# Work item
Without the images, write out the entries word for word.

(Data to process Opens)

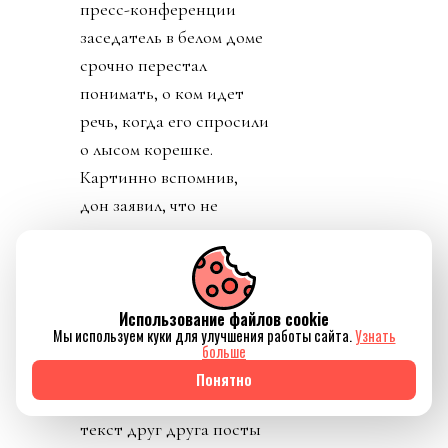
пресс-конференции
заседатель в белом доме
срочно перестал
понимать, о ком идет
речь, когда его спросили
о лысом корешке.
Картинно вспомнив,
дон заявил, что не
разговаривал с
Инфантино. Лишенный
благословения патрона,
скукожившийся до
Использование файлов cookie
Мы используем куки для улучшения работы сайта.
Узнать
размеров Волдеморта,
больше
Джанни, скуля, начал
Понятно
репостить копирующие
текст друг друга посты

(Data to process Closes)

# Response to this task
пресс-конференции
заседатель в белом доме
срочно перестал
понимать, о ком идет
речь, когда его спросили
о лысом корешке.
Картинно вспомнив,
дон заявил, что не
разговаривал с
Инфантино. Лишенный
благословения патрона,
скукожившийся до
Использование файлов cookie
Мы используем куки для улучшения работы сайта.
Узнать
размеров Волдеморта,
больше
Джанни, скуля, начал
Понятно
репостить копирующие
текст друг друга посты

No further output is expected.